April 17, 2026
Abiding Over Activity
When Servant Leaders Stop Striving and Let God Lead

One of the most dangerous places a servant leader can drift into is not sin in the obvious sense, but subtle separation from abiding. It is possible to be fully engaged in ministry, serving others, leading well, and yet internally disconnected from the quiet, surrendered place where God actually does His deepest work. Jesus makes this unmistakably clear in John 15:4–5, “Abide in Me, and I in you… for without Me you can do nothing.” He does not say we can do less without Him—He says we can do nothing of eternal value. This means that all true kingdom fruit flows from union, not effort. When abiding is lost, activity increases, but authority decreases.

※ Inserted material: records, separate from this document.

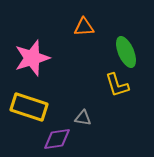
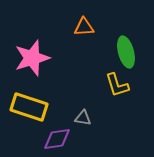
green ellipse: rotated 8 degrees clockwise
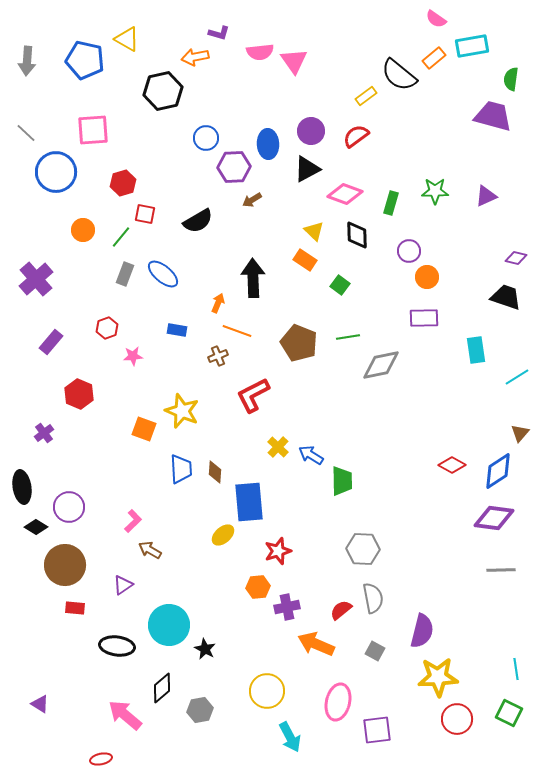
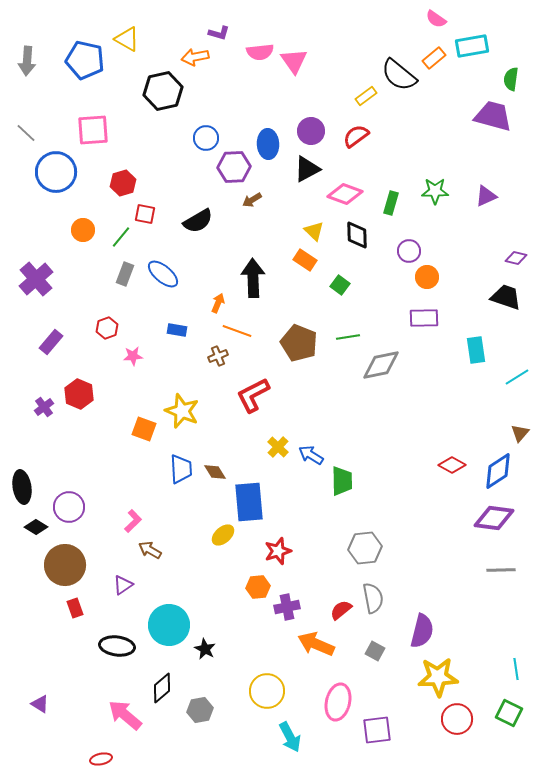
purple cross at (44, 433): moved 26 px up
brown diamond at (215, 472): rotated 35 degrees counterclockwise
gray hexagon at (363, 549): moved 2 px right, 1 px up; rotated 8 degrees counterclockwise
red rectangle at (75, 608): rotated 66 degrees clockwise
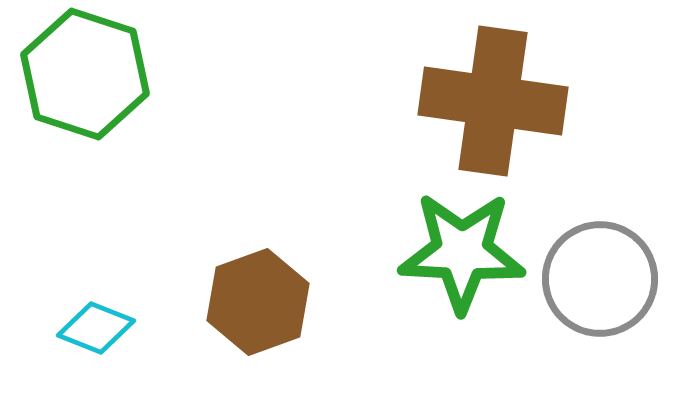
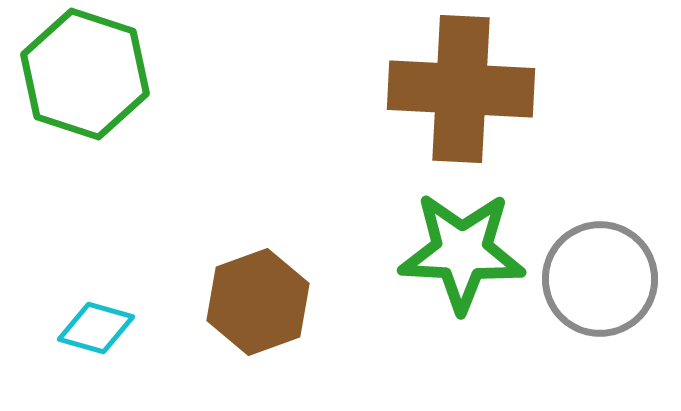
brown cross: moved 32 px left, 12 px up; rotated 5 degrees counterclockwise
cyan diamond: rotated 6 degrees counterclockwise
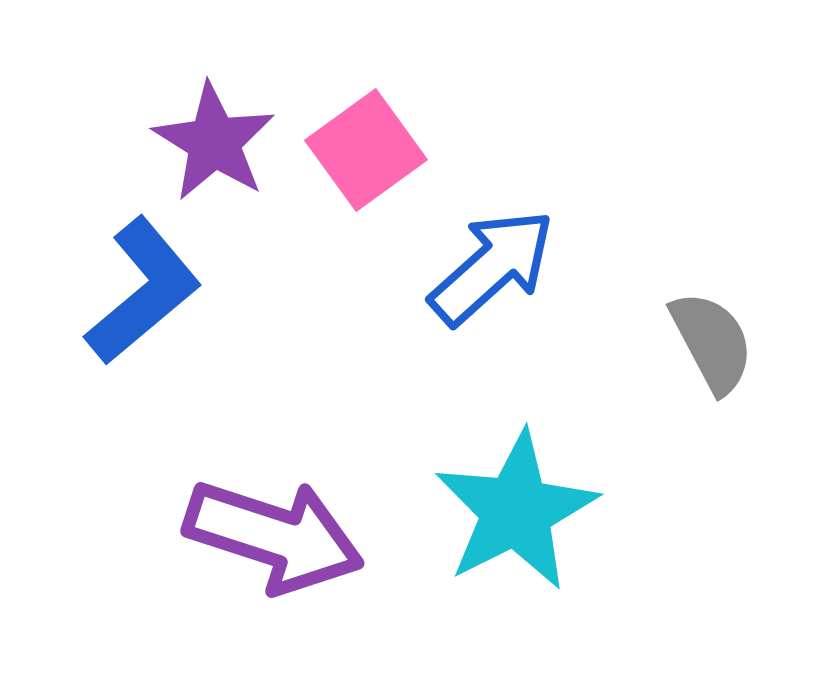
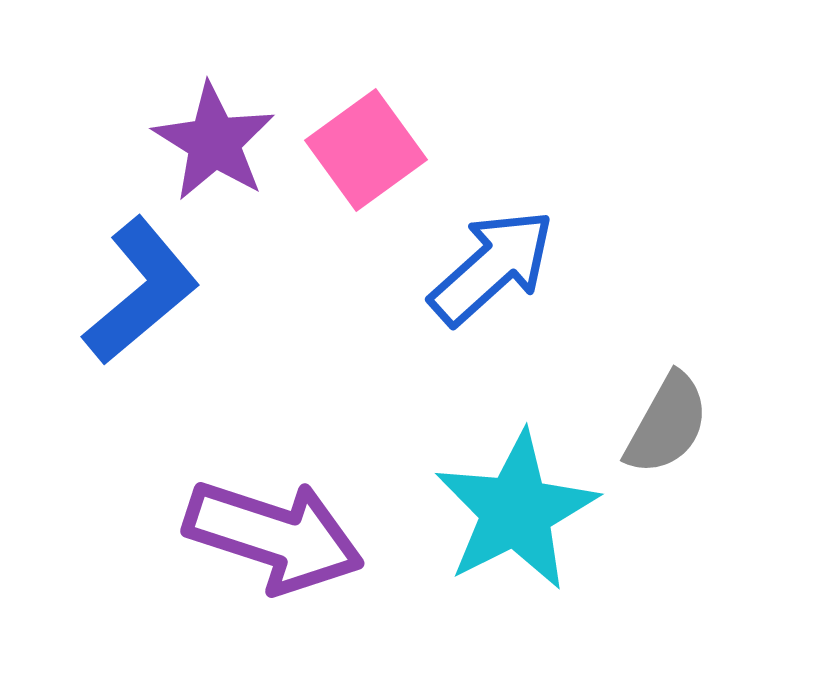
blue L-shape: moved 2 px left
gray semicircle: moved 45 px left, 82 px down; rotated 57 degrees clockwise
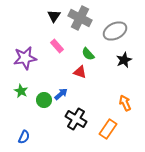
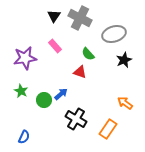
gray ellipse: moved 1 px left, 3 px down; rotated 10 degrees clockwise
pink rectangle: moved 2 px left
orange arrow: rotated 28 degrees counterclockwise
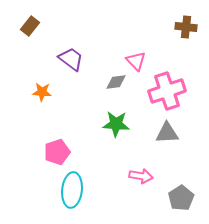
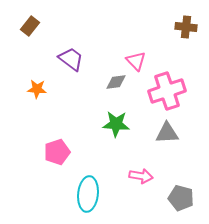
orange star: moved 5 px left, 3 px up
cyan ellipse: moved 16 px right, 4 px down
gray pentagon: rotated 25 degrees counterclockwise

Servant leaders must learn to separate themselves from the restless thoughts that rise from self-love and fear within ministry. These thoughts often disguise themselves as responsibility, urgency, or even spiritual burden, but underneath them is a subtle need to control outcomes or preserve self. Isaiah 26:3 says, “You will keep him in perfect peace, whose mind is stayed on You.” When our mind is anchored in Him, there is peace. When it is scattered across pressures, expectations, and internal striving, there is unrest. Many leaders are not overwhelmed because of what God has asked them to carry—they are overwhelmed because of what they have added to it.
Often, the suffering we experience in ministry is not simply from the assignment, but from the self-nature trying to survive within it. Galatians 2:20 declares, “I have been crucified with Christ; it is no longer I who live, but Christ lives in me.” The more we live from self, the more we feel the weight. The more we die to self, the more Christ carries what we were never meant to hold. Dead men do not strive to prove themselves. Dead men do not fight to maintain control. When a servant leader truly embraces this death, many of the emotional and internal struggles that once dominated their ministry begin to lose their grip.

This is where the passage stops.